Fluorescent light and starter question.
On Friday, 20 April 2018 22:35:03 UTC+1, T i m wrote:
On Fri, 20 Apr 2018 21:55:35 +0100, ARW
wrote:
snip
The
starter is a one shot process.
Agreed, it *should* be but I was wondering under what criteria it
might try to kick in again after say a couple of hours? eg, what if a
ballast was going or a tube etc (except the ballasts have been there
since I fitted the units possibly 30 years ago (could be less [1]) and
they currently have new Philips tubes).
Once the tube is lit it has no further use.
Agreed.
snip
Voltage drop to the house?
Well, that's the sort of thing I am open to but if I understand it
right, the ballast and tube are in series across the mains (forming a
potential divider) and the starter is in parallel with the tube on the
other side of the filaments. The starter is a voltage / current
sensitive device so it *could* be falsely triggered if 1) the voltage
goes above it's trigger voltage [1] and / or 2) the starter is made
such that it's over sensitive (to voltage)?
no. There's far too much margin for that.
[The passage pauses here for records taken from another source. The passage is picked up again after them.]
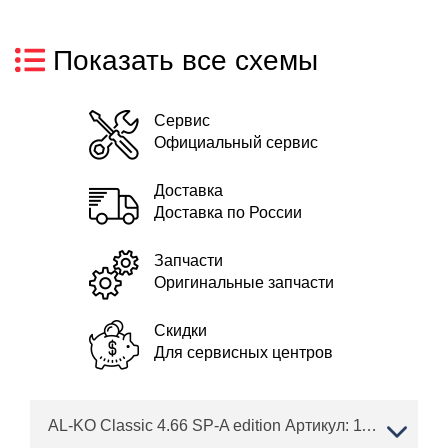
Показать все схемы
Сервис
Официальный сервис
Доставка
Доставка по России
Запчасти
Оригинальные запчасти
Скидки
Для сервисных центров
AL-KO Classic 4.66 SP-A edition Артикул: 119766 с 02/2016 до 04/2016 года Сервисные двигатели BRIGGS & STRATTON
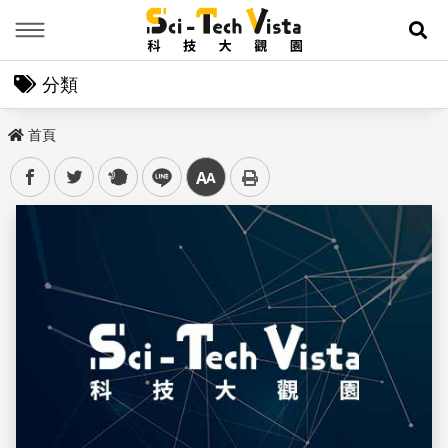
Menu
展
分類
首頁
facebook
twitter
plurk
line
中
儲存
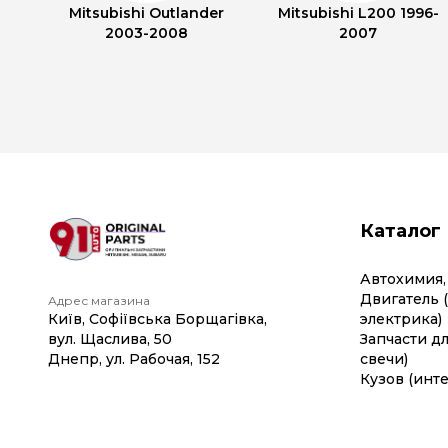
Mitsubishi Outlander
Mitsubishi L200 1996-
2003-2008
2007
Каталог
Автохимия,
Двигатель 
Адрес магазина
Київ, Софіївська Борщагівка,
электрика)
вул. Щаслива, 50
Запчасти дл
Днепр, ул. Рабочая, 152
свечи)
Кузов (инте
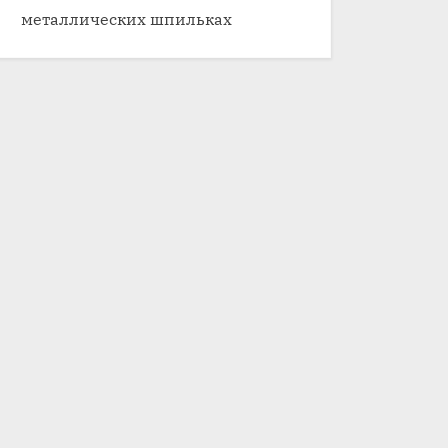
металлических шпильках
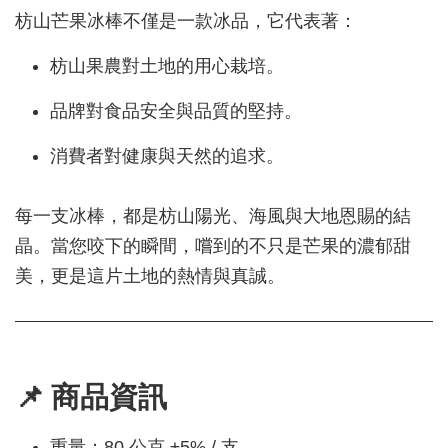
枋山芒果冰棒不僅是一款冰品，它代表著：
枋山果農對土地的用心栽培。
品牌對食品安全與品質的堅持。
消費者對健康與天然的追求。
每一支冰棒，都是枋山陽光、海風與大地恩賜的結
晶。當您咬下的瞬間，嚐到的不只是芒果的濃郁甜
美，更是這片土地的熱情與真誠。
📌 商品資訊
重量：80 公克 ±5% / 支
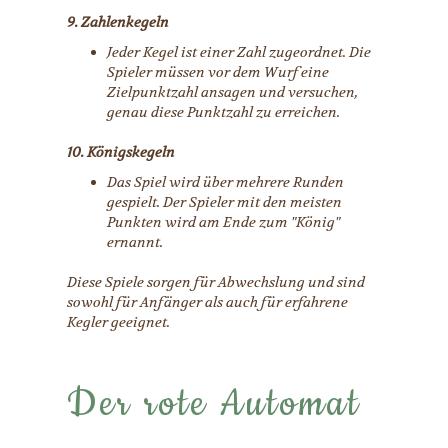
9. Zahlenkegeln
Jeder Kegel ist einer Zahl zugeordnet. Die
Spieler müssen vor dem Wurf eine
Zielpunktzahl ansagen und versuchen,
genau diese Punktzahl zu erreichen.
10. Königskegeln
Das Spiel wird über mehrere Runden
gespielt. Der Spieler mit den meisten
Punkten wird am Ende zum "König"
ernannt.
Diese Spiele sorgen für Abwechslung und sind
sowohl für Anfänger als auch für erfahrene
Kegler geeignet.
Der rote Automat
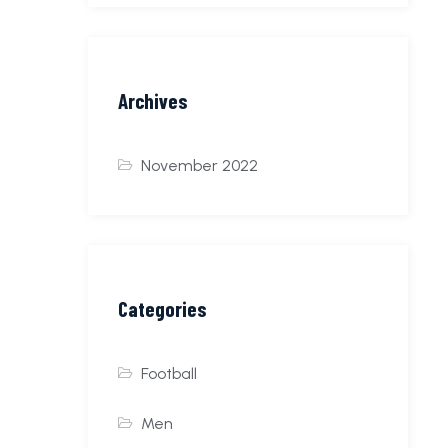
Archives
November 2022
Categories
Football
Men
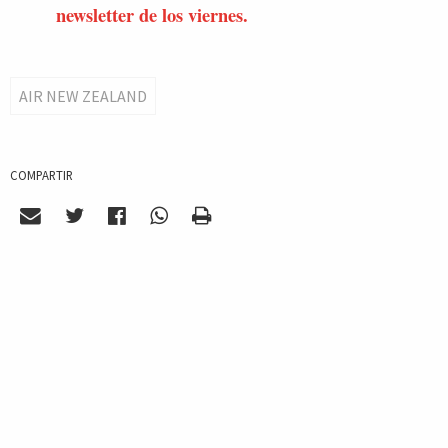
newsletter de los viernes.
AIR NEW ZEALAND
COMPARTIR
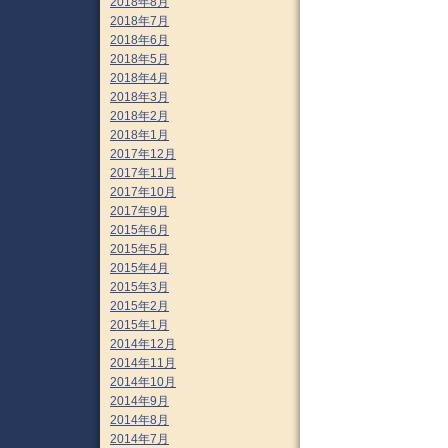
2018年8月
2018年7月
2018年6月
2018年5月
2018年4月
2018年3月
2018年2月
2018年1月
2017年12月
2017年11月
2017年10月
2017年9月
2015年6月
2015年5月
2015年4月
2015年3月
2015年2月
2015年1月
2014年12月
2014年11月
2014年10月
2014年9月
2014年8月
2014年7月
I know the bottom line is that the electronic (and old Philips
70-125W) starters work, just that the new 4-80W ones don't (or not
fully).
Would you use / have you successfully used 4-80W starters on 70W tubes
do you know / remember please Adam?
I think I'll try to pick up some branded (Philips?) 4-80W starters and
see if they work reliably in my lamps.
Cheers, T i m
[1] Where the gas (Argon / Neon) in the starter switch capsule get's
hot enough to heat the bi-metallic switch and close the contacts.